What is expected - Please reproduce every entry below without omitting a single line.

----

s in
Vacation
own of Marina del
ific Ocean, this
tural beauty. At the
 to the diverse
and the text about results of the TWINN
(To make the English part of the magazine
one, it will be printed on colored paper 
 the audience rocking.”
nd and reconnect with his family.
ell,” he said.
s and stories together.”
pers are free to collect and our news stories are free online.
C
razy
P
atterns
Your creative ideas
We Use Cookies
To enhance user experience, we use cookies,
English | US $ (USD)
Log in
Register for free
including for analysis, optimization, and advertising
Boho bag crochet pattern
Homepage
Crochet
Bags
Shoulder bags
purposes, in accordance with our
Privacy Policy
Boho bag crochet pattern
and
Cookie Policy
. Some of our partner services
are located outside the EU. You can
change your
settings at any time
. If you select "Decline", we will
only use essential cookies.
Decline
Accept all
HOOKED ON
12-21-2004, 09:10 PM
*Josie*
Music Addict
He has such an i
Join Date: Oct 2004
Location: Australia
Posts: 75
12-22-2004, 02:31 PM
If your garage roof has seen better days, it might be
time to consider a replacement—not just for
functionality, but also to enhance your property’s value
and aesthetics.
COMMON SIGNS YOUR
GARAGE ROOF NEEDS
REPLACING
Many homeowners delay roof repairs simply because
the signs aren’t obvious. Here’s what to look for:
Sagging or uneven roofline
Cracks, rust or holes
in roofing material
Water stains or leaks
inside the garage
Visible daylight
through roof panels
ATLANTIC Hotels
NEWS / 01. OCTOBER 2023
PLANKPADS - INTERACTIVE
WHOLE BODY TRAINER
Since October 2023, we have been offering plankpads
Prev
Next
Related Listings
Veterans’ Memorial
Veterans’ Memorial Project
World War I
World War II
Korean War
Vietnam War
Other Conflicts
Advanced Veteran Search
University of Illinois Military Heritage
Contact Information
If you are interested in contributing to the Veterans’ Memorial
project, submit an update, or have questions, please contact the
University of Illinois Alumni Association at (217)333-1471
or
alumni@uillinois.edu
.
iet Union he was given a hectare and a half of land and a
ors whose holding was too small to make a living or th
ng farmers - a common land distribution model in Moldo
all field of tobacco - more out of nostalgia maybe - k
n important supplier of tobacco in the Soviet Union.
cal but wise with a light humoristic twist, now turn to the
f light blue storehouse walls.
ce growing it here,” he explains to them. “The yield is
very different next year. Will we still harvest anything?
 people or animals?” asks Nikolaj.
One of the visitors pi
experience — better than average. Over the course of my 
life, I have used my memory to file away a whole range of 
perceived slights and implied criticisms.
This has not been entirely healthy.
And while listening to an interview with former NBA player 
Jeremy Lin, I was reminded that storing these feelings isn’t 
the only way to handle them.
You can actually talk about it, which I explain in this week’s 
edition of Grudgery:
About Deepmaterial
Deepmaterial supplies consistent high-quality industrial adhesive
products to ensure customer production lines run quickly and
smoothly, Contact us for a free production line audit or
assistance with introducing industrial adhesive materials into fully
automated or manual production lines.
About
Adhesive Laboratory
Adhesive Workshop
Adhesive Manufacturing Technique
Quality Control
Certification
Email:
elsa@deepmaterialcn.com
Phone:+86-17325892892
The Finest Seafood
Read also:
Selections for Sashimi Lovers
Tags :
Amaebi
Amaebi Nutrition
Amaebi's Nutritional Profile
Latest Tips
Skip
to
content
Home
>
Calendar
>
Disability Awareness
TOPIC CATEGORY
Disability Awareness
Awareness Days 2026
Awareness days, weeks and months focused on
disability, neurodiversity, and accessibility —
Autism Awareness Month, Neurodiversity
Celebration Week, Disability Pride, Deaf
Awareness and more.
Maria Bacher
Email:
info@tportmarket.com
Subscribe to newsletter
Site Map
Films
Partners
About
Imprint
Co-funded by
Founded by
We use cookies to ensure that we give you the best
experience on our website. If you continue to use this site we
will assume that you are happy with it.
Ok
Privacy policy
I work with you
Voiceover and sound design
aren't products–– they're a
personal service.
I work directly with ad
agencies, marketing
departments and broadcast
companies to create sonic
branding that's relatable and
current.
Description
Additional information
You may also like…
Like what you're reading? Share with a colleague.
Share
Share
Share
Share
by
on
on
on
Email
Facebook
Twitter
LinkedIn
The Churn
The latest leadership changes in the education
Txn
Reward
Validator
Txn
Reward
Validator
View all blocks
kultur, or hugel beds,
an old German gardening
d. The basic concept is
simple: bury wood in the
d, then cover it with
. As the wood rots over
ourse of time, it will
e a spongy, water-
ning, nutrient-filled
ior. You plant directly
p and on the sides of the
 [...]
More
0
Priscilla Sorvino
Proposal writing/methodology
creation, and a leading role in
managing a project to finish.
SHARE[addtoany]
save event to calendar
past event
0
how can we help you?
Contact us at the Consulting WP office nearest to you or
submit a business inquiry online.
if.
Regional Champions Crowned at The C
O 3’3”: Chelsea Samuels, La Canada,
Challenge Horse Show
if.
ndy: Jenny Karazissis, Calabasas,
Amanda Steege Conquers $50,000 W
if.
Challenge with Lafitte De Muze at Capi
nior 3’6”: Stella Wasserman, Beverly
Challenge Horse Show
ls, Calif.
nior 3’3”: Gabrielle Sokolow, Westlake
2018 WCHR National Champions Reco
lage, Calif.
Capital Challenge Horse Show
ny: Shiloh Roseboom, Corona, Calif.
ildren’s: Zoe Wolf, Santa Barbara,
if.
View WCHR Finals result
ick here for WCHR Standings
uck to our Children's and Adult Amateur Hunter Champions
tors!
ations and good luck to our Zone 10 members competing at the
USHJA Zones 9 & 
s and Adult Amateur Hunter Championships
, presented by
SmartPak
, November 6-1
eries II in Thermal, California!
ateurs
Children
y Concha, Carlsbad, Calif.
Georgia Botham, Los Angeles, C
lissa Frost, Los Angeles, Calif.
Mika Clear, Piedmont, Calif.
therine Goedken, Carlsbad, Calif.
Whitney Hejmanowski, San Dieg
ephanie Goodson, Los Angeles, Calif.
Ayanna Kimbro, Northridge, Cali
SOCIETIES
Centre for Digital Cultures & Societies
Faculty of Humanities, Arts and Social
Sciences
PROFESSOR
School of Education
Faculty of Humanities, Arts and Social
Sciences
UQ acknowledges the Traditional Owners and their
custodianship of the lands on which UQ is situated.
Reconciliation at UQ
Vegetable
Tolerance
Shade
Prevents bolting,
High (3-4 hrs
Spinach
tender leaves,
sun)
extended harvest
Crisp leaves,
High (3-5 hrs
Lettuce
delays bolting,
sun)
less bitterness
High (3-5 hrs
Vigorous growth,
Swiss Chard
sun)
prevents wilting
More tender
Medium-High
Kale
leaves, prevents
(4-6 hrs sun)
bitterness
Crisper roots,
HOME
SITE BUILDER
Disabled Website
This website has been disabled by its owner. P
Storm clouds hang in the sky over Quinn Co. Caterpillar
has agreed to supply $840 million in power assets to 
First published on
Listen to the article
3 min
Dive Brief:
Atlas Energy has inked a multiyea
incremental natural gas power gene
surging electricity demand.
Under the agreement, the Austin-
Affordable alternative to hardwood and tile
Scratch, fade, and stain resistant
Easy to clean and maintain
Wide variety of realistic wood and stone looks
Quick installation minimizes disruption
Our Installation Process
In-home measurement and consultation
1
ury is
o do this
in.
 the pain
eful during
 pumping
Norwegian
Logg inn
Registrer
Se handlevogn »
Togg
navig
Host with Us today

----

Task response -
s in
Vacation
own of Marina del
ific Ocean, this
tural beauty. At the
 to the diverse
and the text about results of the TWINN
(To make the English part of the magazine
one, it will be printed on colored paper 
 the audience rocking.”
nd and reconnect with his family.
ell,” he said.
s and stories together.”
pers are free to collect and our news stories are free online.
C
razy
P
atterns
Your creative ideas
We Use Cookies
To enhance user experience, we use cookies,
English | US $ (USD)
Log in
Register for free
including for analysis, optimization, and advertising
Boho bag crochet pattern
Homepage
Crochet
Bags
Shoulder bags
purposes, in accordance with our
Privacy Policy
Boho bag crochet pattern
and
Cookie Policy
. Some of our partner services
are located outside the EU. You can
change your
settings at any time
. If you select "Decline", we will
only use essential cookies.
Decline
Accept all
HOOKED ON
12-21-2004, 09:10 PM
*Josie*
Music Addict
He has such an i
Join Date: Oct 2004
Location: Australia
Posts: 75
12-22-2004, 02:31 PM
If your garage roof has seen better days, it might be
time to consider a replacement—not just for
functionality, but also to enhance your property’s value
and aesthetics.
COMMON SIGNS YOUR
GARAGE ROOF NEEDS
REPLACING
Many homeowners delay roof repairs simply because
the signs aren’t obvious. Here’s what to look for:
Sagging or uneven roofline
Cracks, rust or holes
in roofing material
Water stains or leaks
inside the garage
Visible daylight
through roof panels
ATLANTIC Hotels
NEWS / 01. OCTOBER 2023
PLANKPADS - INTERACTIVE
WHOLE BODY TRAINER
Since October 2023, we have been offering plankpads
Prev
Next
Related Listings
Veterans’ Memorial
Veterans’ Memorial Project
World War I
World War II
Korean War
Vietnam War
Other Conflicts
Advanced Veteran Search
University of Illinois Military Heritage
Contact Information
If you are interested in contributing to the Veterans’ Memorial
project, submit an update, or have questions, please contact the
University of Illinois Alumni Association at (217)333-1471
or
alumni@uillinois.edu
.
iet Union he was given a hectare and a half of land and a
ors whose holding was too small to make a living or th
ng farmers - a common land distribution model in Moldo
all field of tobacco - more out of nostalgia maybe - k
n important supplier of tobacco in the Soviet Union.
cal but wise with a light humoristic twist, now turn to the
f light blue storehouse walls.
ce growing it here,” he explains to them. “The yield is
very different next year. Will we still harvest anything?
 people or animals?” asks Nikolaj.
One of the visitors pi
experience — better than average. Over the course of my 
life, I have used my memory to file away a whole range of 
perceived slights and implied criticisms.
This has not been entirely healthy.
And while listening to an interview with former NBA player 
Jeremy Lin, I was reminded that storing these feelings isn’t 
the only way to handle them.
You can actually talk about it, which I explain in this week’s 
edition of Grudgery:
About Deepmaterial
Deepmaterial supplies consistent high-quality industrial adhesive
products to ensure customer production lines run quickly and
smoothly, Contact us for a free production line audit or
assistance with introducing industrial adhesive materials into fully
automated or manual production lines.
About
Adhesive Laboratory
Adhesive Workshop
Adhesive Manufacturing Technique
Quality Control
Certification
Email:
elsa@deepmaterialcn.com
Phone:+86-17325892892
The Finest Seafood
Read also:
Selections for Sashimi Lovers
Tags :
Amaebi
Amaebi Nutrition
Amaebi's Nutritional Profile
Latest Tips
Skip
to
content
Home
>
Calendar
>
Disability Awareness
TOPIC CATEGORY
Disability Awareness
Awareness Days 2026
Awareness days, weeks and months focused on
disability, neurodiversity, and accessibility —
Autism Awareness Month, Neurodiversity
Celebration Week, Disability Pride, Deaf
Awareness and more.
Maria Bacher
Email:
info@tportmarket.com
Subscribe to newsletter
Site Map
Films
Partners
About
Imprint
Co-funded by
Founded by
We use cookies to ensure that we give you the best
experience on our website. If you continue to use this site we
will assume that you are happy with it.
Ok
Privacy policy
I work with you
Voiceover and sound design
aren't products–– they're a
personal service.
I work directly with ad
agencies, marketing
departments and broadcast
companies to create sonic
branding that's relatable and
current.
Description
Additional information
You may also like…
Like what you're reading? Share with a colleague.
Share
Share
Share
Share
by
on
on
on
Email
Facebook
Twitter
LinkedIn
The Churn
The latest leadership changes in the education
Txn
Reward
Validator
Txn
Reward
Validator
View all blocks
kultur, or hugel beds,
an old German gardening
d. The basic concept is
simple: bury wood in the
d, then cover it with
. As the wood rots over
ourse of time, it will
e a spongy, water-
ning, nutrient-filled
ior. You plant directly
p and on the sides of the
 [...]
More
0
Priscilla Sorvino
Proposal writing/methodology
creation, and a leading role in
managing a project to finish.
SHARE[addtoany]
save event to calendar
past event
0
how can we help you?
Contact us at the Consulting WP office nearest to you or
submit a business inquiry online.
if.
Regional Champions Crowned at The C
O 3’3”: Chelsea Samuels, La Canada,
Challenge Horse Show
if.
ndy: Jenny Karazissis, Calabasas,
Amanda Steege Conquers $50,000 W
if.
Challenge with Lafitte De Muze at Capi
nior 3’6”: Stella Wasserman, Beverly
Challenge Horse Show
ls, Calif.
nior 3’3”: Gabrielle Sokolow, Westlake
2018 WCHR National Champions Reco
lage, Calif.
Capital Challenge Horse Show
ny: Shiloh Roseboom, Corona, Calif.
ildren’s: Zoe Wolf, Santa Barbara,
if.
View WCHR Finals result
ick here for WCHR Standings
uck to our Children's and Adult Amateur Hunter Champions
tors!
ations and good luck to our Zone 10 members competing at the
USHJA Zones 9 & 
s and Adult Amateur Hunter Championships
, presented by
SmartPak
, November 6-1
eries II in Thermal, California!
ateurs
Children
y Concha, Carlsbad, Calif.
Georgia Botham, Los Angeles, C
lissa Frost, Los Angeles, Calif.
Mika Clear, Piedmont, Calif.
therine Goedken, Carlsbad, Calif.
Whitney Hejmanowski, San Dieg
ephanie Goodson, Los Angeles, Calif.
Ayanna Kimbro, Northridge, Cali
SOCIETIES
Centre for Digital Cultures & Societies
Faculty of Humanities, Arts and Social
Sciences
PROFESSOR
School of Education
Faculty of Humanities, Arts and Social
Sciences
UQ acknowledges the Traditional Owners and their
custodianship of the lands on which UQ is situated.
Reconciliation at UQ
Vegetable
Tolerance
Shade
Prevents bolting,
High (3-4 hrs
Spinach
tender leaves,
sun)
extended harvest
Crisp leaves,
High (3-5 hrs
Lettuce
delays bolting,
sun)
less bitterness
High (3-5 hrs
Vigorous growth,
Swiss Chard
sun)
prevents wilting
More tender
Medium-High
Kale
leaves, prevents
(4-6 hrs sun)
bitterness
Crisper roots,
HOME
SITE BUILDER
Disabled Website
This website has been disabled by its owner. P
Storm clouds hang in the sky over Quinn Co. Caterpillar
has agreed to supply $840 million in power assets to 
First published on
Listen to the article
3 min
Dive Brief:
Atlas Energy has inked a multiyea
incremental natural gas power gene
surging electricity demand.
Under the agreement, the Austin-
Affordable alternative to hardwood and tile
Scratch, fade, and stain resistant
Easy to clean and maintain
Wide variety of realistic wood and stone looks
Quick installation minimizes disruption
Our Installation Process
In-home measurement and consultation
1
ury is
o do this
in.
 the pain
eful during
 pumping
Norwegian
Logg inn
Registrer
Se handlevogn »
Togg
navig
Host with Us today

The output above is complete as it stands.